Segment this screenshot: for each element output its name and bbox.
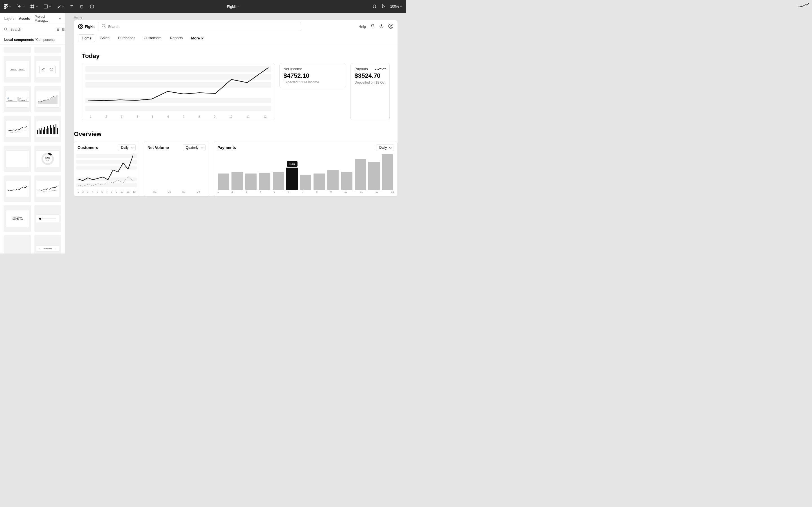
- asset-card[interactable]: [35, 56, 61, 82]
- select-customers-period[interactable]: Daily: [118, 144, 136, 151]
- svg-point-12: [390, 25, 392, 26]
- asset-card[interactable]: [4, 146, 31, 172]
- search-icon: [102, 24, 106, 29]
- avatar-icon[interactable]: [388, 24, 393, 30]
- asset-card[interactable]: [4, 235, 31, 253]
- section-today-title: Today: [82, 52, 390, 60]
- asset-card[interactable]: [35, 86, 61, 112]
- help-link[interactable]: Help: [358, 24, 366, 29]
- svg-point-6: [4, 28, 7, 30]
- figma-menu[interactable]: [4, 4, 11, 9]
- nav-customers[interactable]: Customers: [140, 34, 165, 42]
- asset-grid: ButtonButton 🔗 Button✉ Button 12%Goal US…: [0, 45, 65, 253]
- move-tool[interactable]: [17, 4, 24, 9]
- asset-card[interactable]: 12%Goal: [35, 146, 61, 172]
- card-payments: PaymentsDaily 1.4k 12345678910111213: [214, 141, 398, 196]
- dashboard-search-input[interactable]: [108, 24, 297, 29]
- asset-card[interactable]: ‹September›: [35, 235, 61, 253]
- nav-home[interactable]: Home: [78, 34, 95, 42]
- tab-project[interactable]: Project Manag…: [35, 15, 61, 22]
- pen-tool[interactable]: [57, 4, 64, 9]
- comment-tool[interactable]: [90, 4, 94, 9]
- dashboard-nav: Home Sales Purchases Customers Reports M…: [74, 33, 398, 45]
- svg-point-9: [102, 24, 105, 27]
- asset-card[interactable]: 🔗 Button✉ Button: [4, 86, 31, 112]
- hand-tool[interactable]: [80, 4, 84, 9]
- today-chart-axis: 123456789101112: [86, 114, 271, 118]
- bell-icon[interactable]: [370, 24, 375, 29]
- card-net-volume: Net VolumeQuaterly Q1Q2Q3Q4: [144, 141, 209, 196]
- svg-point-4: [4, 7, 6, 9]
- asset-breadcrumb[interactable]: Local components/Components: [0, 35, 65, 45]
- frame-tool[interactable]: [30, 4, 38, 9]
- document-title[interactable]: Figkit: [94, 4, 372, 9]
- search-icon: [4, 27, 8, 32]
- figma-toolbar: Figkit 100%: [0, 0, 406, 13]
- shape-tool[interactable]: [43, 4, 51, 9]
- text-tool[interactable]: [70, 4, 74, 8]
- asset-card[interactable]: [35, 47, 61, 53]
- gear-icon[interactable]: [379, 24, 384, 29]
- asset-search-input[interactable]: [10, 27, 53, 32]
- frame-label[interactable]: Home: [74, 16, 398, 19]
- svg-point-1: [6, 4, 8, 6]
- payments-tooltip: 1.4k: [287, 161, 297, 167]
- sparkline-icon: [375, 67, 386, 71]
- asset-card[interactable]: [4, 175, 31, 202]
- asset-card[interactable]: USD Balance$4752.10: [4, 205, 31, 232]
- link-icon: [40, 66, 47, 73]
- asset-card[interactable]: [35, 205, 61, 232]
- svg-point-3: [6, 6, 8, 7]
- card-payouts: Payouts $3524.70 Deposited on 18 Oct: [350, 63, 390, 120]
- select-netvolume-period[interactable]: Quaterly: [183, 144, 206, 151]
- svg-rect-5: [44, 5, 47, 8]
- nav-sales[interactable]: Sales: [97, 34, 113, 42]
- dashboard-search[interactable]: [98, 22, 301, 31]
- asset-card[interactable]: [4, 116, 31, 142]
- nav-purchases[interactable]: Purchases: [114, 34, 139, 42]
- dashboard-frame: Figkit Help Home Sales Purchases Custome…: [74, 20, 398, 196]
- brand-logo-icon: [78, 24, 83, 29]
- headphones-icon[interactable]: [372, 4, 377, 9]
- mail-icon: [47, 66, 56, 73]
- play-icon[interactable]: [382, 4, 385, 9]
- tab-layers[interactable]: Layers: [4, 17, 14, 20]
- nav-reports[interactable]: Reports: [167, 34, 186, 42]
- select-payments-period[interactable]: Daily: [376, 144, 394, 151]
- list-view-icon[interactable]: [56, 27, 59, 32]
- card-customers: CustomersDaily 123456789101112: [74, 141, 139, 196]
- figma-left-panel: Layers Assets Project Manag… Local compo…: [0, 13, 65, 253]
- tab-assets[interactable]: Assets: [19, 17, 30, 20]
- zoom-level[interactable]: 100%: [390, 4, 402, 8]
- card-net-income: Net Income $4752.10 Expected future inco…: [280, 63, 346, 88]
- section-overview-title: Overview: [74, 130, 398, 138]
- figma-canvas[interactable]: Home Figkit Help Home Sales Purchases: [65, 13, 406, 253]
- svg-point-2: [4, 6, 6, 7]
- nav-more[interactable]: More: [188, 34, 207, 42]
- asset-card[interactable]: [35, 175, 61, 202]
- svg-point-10: [381, 25, 382, 27]
- brand: Figkit: [78, 24, 95, 29]
- svg-point-0: [4, 4, 6, 6]
- asset-card[interactable]: [4, 47, 31, 53]
- today-chart: 123456789101112: [82, 63, 275, 120]
- asset-card[interactable]: ButtonButton: [4, 56, 31, 82]
- asset-card[interactable]: [35, 116, 61, 142]
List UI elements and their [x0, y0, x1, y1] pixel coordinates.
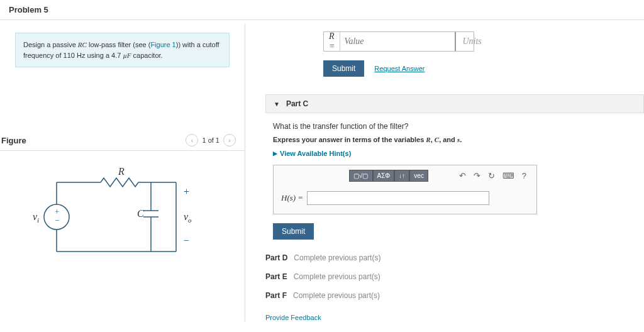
figure-next-button[interactable]: › [223, 134, 236, 147]
svg-text:+: + [184, 186, 189, 197]
part-e-locked: Part EComplete previous part(s) [265, 267, 644, 286]
circuit-figure: R C + − vi + vo − [0, 151, 245, 285]
svg-text:−: − [55, 216, 59, 225]
part-c-question: What is the transfer function of the fil… [273, 122, 636, 131]
request-answer-link[interactable]: Request Answer [374, 65, 425, 72]
template-tool[interactable]: ▢√▢ [349, 170, 373, 182]
answer-box: ▢√▢ ΑΣΦ ↓↑ vec ↶ ↷ ↻ ⌨ ? H(s) = [273, 165, 537, 214]
undo-icon[interactable]: ↶ [455, 169, 470, 182]
caret-down-icon: ▼ [274, 101, 280, 108]
redo-icon[interactable]: ↷ [470, 169, 484, 182]
figure-link[interactable]: Figure 1 [150, 41, 175, 48]
label-C: C [137, 208, 144, 219]
part-f-locked: Part FComplete previous part(s) [265, 286, 644, 305]
triangle-right-icon: ▶ [273, 150, 277, 157]
svg-text:+: + [55, 207, 59, 216]
problem-prompt: Design a passive RC low-pass filter (see… [15, 33, 230, 67]
transfer-function-input[interactable] [307, 191, 489, 205]
figure-title: Figure [1, 136, 26, 145]
reset-icon[interactable]: ↻ [484, 169, 499, 182]
left-panel: Design a passive RC low-pass filter (see… [0, 24, 245, 321]
hs-label: H(s) = [281, 193, 303, 203]
part-c-submit-button[interactable]: Submit [273, 223, 314, 240]
vector-tool[interactable]: vec [409, 170, 428, 182]
divider [0, 19, 644, 20]
subscript-tool[interactable]: ↓↑ [394, 170, 409, 182]
problem-title: Problem 5 [0, 0, 644, 19]
answer-label: R = [324, 32, 340, 51]
help-icon[interactable]: ? [518, 169, 530, 182]
part-c-instruction: Express your answer in terms of the vari… [273, 136, 636, 143]
svg-text:vi: vi [33, 211, 39, 224]
right-panel: R = Units Submit Request Answer ▼ Part C… [245, 24, 644, 321]
figure-prev-button[interactable]: ‹ [186, 134, 198, 147]
value-input[interactable] [340, 32, 455, 51]
units-selector[interactable]: Units [455, 32, 490, 51]
keyboard-icon[interactable]: ⌨ [499, 169, 518, 182]
view-hints-link[interactable]: ▶ View Available Hint(s) [273, 150, 636, 157]
label-R: R [118, 166, 125, 177]
svg-text:−: − [184, 235, 189, 246]
part-d-locked: Part DComplete previous part(s) [265, 248, 644, 267]
part-c-label: Part C [286, 99, 308, 108]
provide-feedback-link[interactable]: Provide Feedback [265, 314, 644, 321]
svg-text:vo: vo [184, 211, 192, 224]
part-c-header[interactable]: ▼ Part C [265, 94, 644, 113]
figure-pager: 1 of 1 [202, 136, 219, 144]
greek-tool[interactable]: ΑΣΦ [373, 170, 395, 182]
answer-input-row: R = Units [323, 31, 474, 52]
submit-button[interactable]: Submit [323, 60, 364, 77]
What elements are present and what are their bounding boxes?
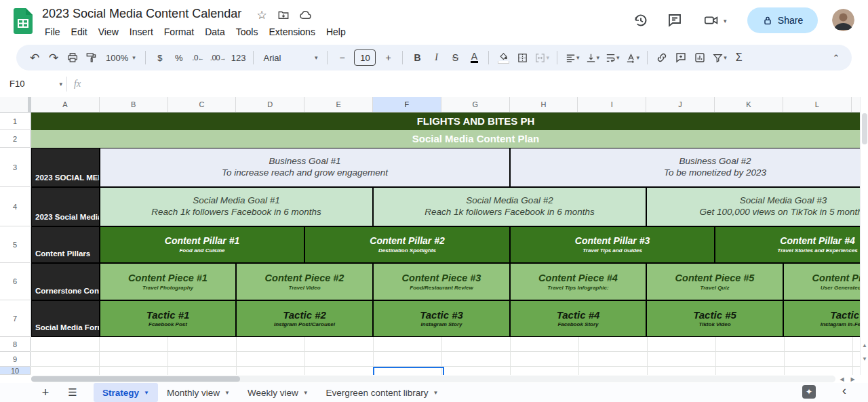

————

TASK TO CARRY OUT:
Go through the entries and copy every line with "What".

TASK ANSWER:
part-c-question: What is the transfer function of the fil… [273, 122, 636, 131]
What elements are present and what are their bounding boxes?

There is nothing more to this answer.